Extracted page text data
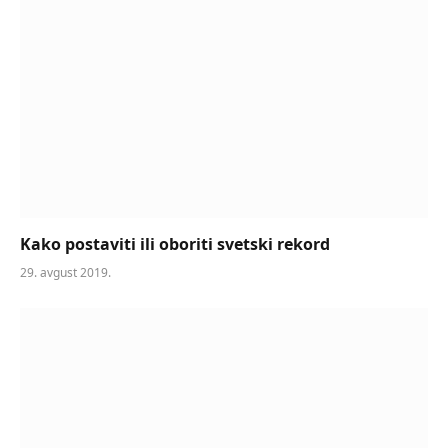
Kako postaviti ili oboriti svetski rekord
29. avgust 2019.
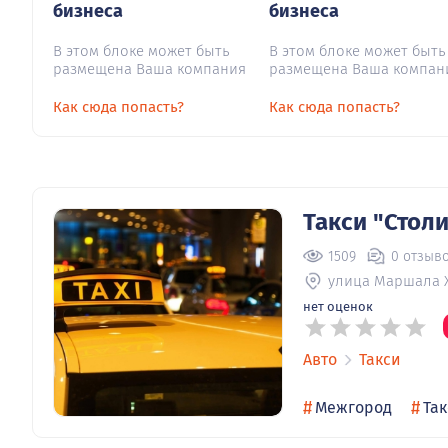
бизнеса
бизнеса
В этом блоке может быть
В этом блоке может быть
размещена Ваша компания
размещена Ваша компан
Как сюда попасть?
Как сюда попасть?
Такси "Стол
1509
0 отзыв
улица Маршала 
нет оценок
Авто
Такси
#
#
Межгород
Та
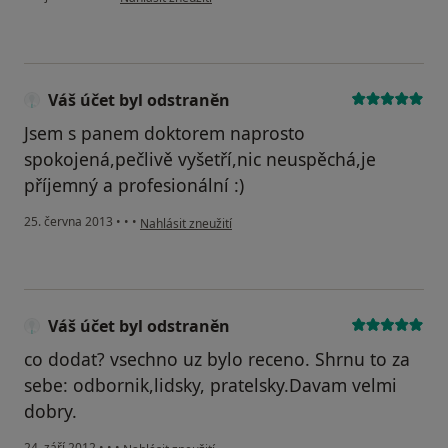
Váš účet byl odstraněn
Jsem s panem doktorem naprosto
spokojená,pečlivě vyšetří,nic neuspěchá,je
příjemný a profesionální :)
podle názoru uživatele Váš účet byl odstraněn
25. června 2013
•
•
•
Nahlásit zneužití
Váš účet byl odstraněn
co dodat? vsechno uz bylo receno. Shrnu to za
sebe: odbornik,lidsky, pratelsky.Davam velmi
dobry.
podle názoru uživatele Váš účet byl odstraněn
24. září 2012
•
•
•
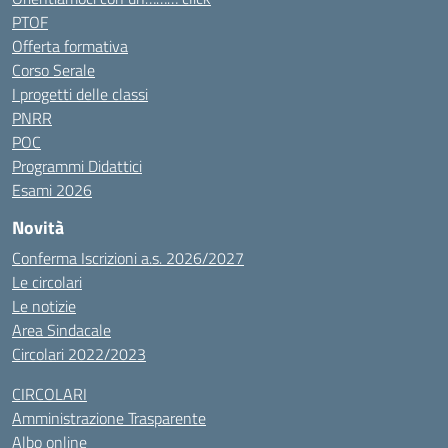
PTOF
Offerta formativa
Corso Serale
I progetti delle classi
PNRR
POC
Programmi Didattici
Esami 2026
Novità
Conferma Iscrizioni a.s. 2026/2027
Le circolari
Le notizie
Area Sindacale
Circolari 2022/2023
CIRCOLARI
Amministrazione Trasparente
Albo online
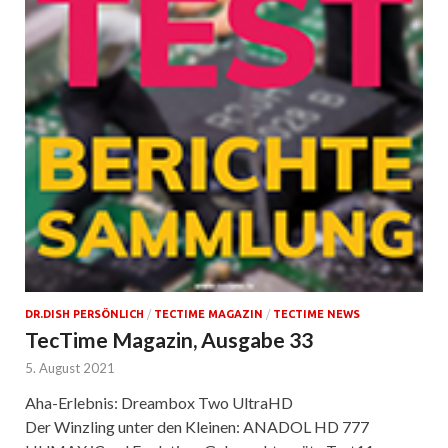
DR.DISH PERSÖNLICH
/
TECTIME MAGAZIN
/
TECTIME NEWS
TecTime Magazin, Ausgabe 33
5. August 2021
Aha-Erlebnis: Dreambox Two UltraHD
Der Winzling unter den Kleinen: ANADOL HD 777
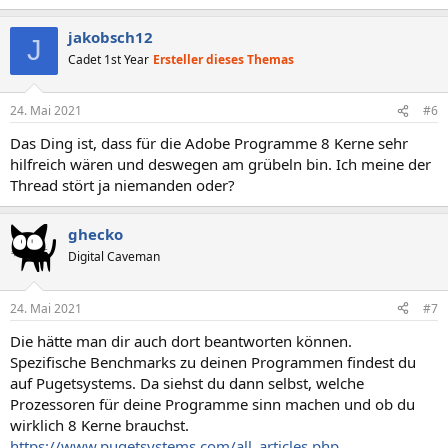
jakobsch12
J
Cadet 1st Year
Ersteller dieses Themas
24. Mai 2021
#6
Das Ding ist, dass für die Adobe Programme 8 Kerne sehr
hilfreich wären und deswegen am grübeln bin. Ich meine der
Thread stört ja niemanden oder?
ghecko
Digital Caveman
24. Mai 2021
#7
Die hätte man dir auch dort beantworten können.
Spezifische Benchmarks zu deinen Programmen findest du
auf Pugetsystems. Da siehst du dann selbst, welche
Prozessoren für deine Programme sinn machen und ob du
wirklich 8 Kerne brauchst.
https://www.pugetsystems.com/all_articles.php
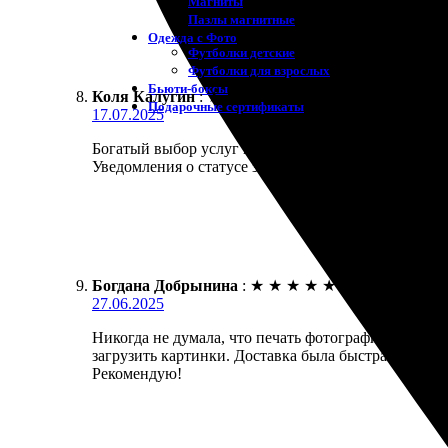
Магниты
Пазлы магнитные
Одежда с Фото
Футболки детские
Футболки для взрослых
Бьюти-боксы
Коля Калугин
:
★
★
★
★
★
Подарочные сертификаты
17.07.2025
Богатый выбор услуг и простота процесса. Заказал
Уведомления о статусе заказа пришли в срок, а ка
Богдана Добрынина
:
★
★
★
★
★
27.06.2025
Никогда не думала, что печать фотографий может бы
загрузить картинки. Доставка была быстрая, а кач
Рекомендую!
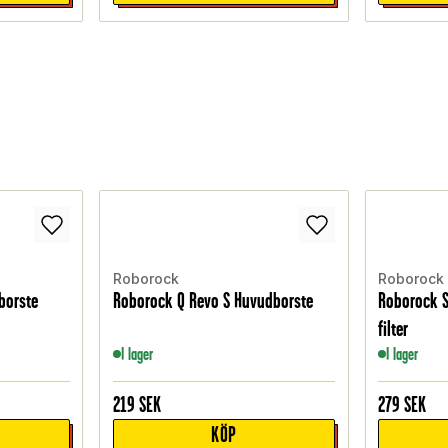
Roborock
Roborock
borste
Roborock Q Revo S Huvudborste
Roborock S
filter
I lager
I lager
219
SEK
279
SEK
KÖP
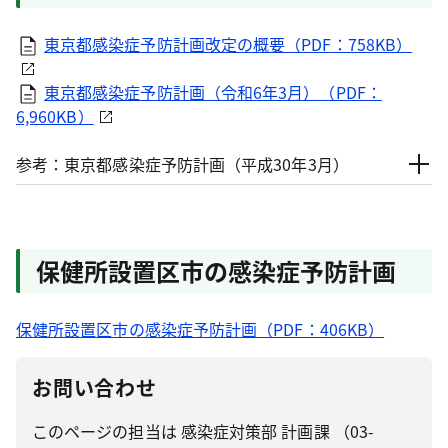
東京都感染症予防計画改定の概要（PDF：758KB）
東京都感染症予防計画（令和6年3月）（PDF：
6,960KB）
参考：東京都感染症予防計画（平成30年3月）
保健所設置区市の感染症予防計画
保健所設置区市の感染症予防計画（PDF：406KB）
お問い合わせ
このページの担当は 感染症対策部 計画課 （03-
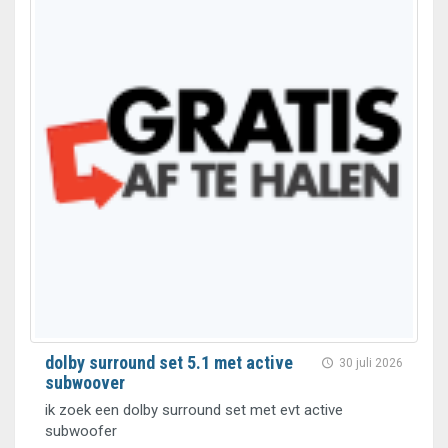
dolby surround set 5.1 met active
30 juli 2026
subwoover
ik zoek een dolby surround set met evt active
subwoofer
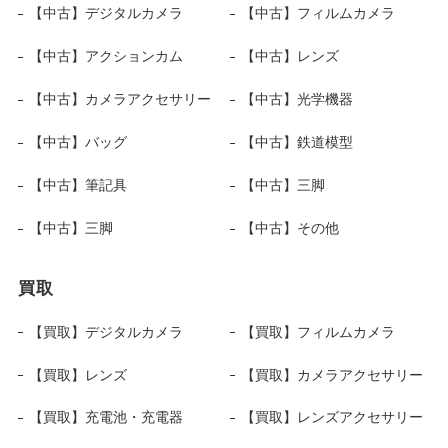
【中古】デジタルカメラ
【中古】フィルムカメラ
【中古】アクションカム
【中古】レンズ
【中古】カメラアクセサリー
【中古】光学機器
【中古】バッグ
【中古】鉄道模型
【中古】筆記具
【中古】三脚
【中古】三脚
【中古】その他
買取
【買取】デジタルカメラ
【買取】フィルムカメラ
【買取】レンズ
【買取】カメラアクセサリー
【買取】充電池・充電器
【買取】レンズアクセサリー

What the task requires: Search the records for the string "保健所設置区市の感染症予防計画" and, wherever a line contains it, please copy that line.

Output:
保健所設置区市の感染症予防計画
保健所設置区市の感染症予防計画（PDF：406KB）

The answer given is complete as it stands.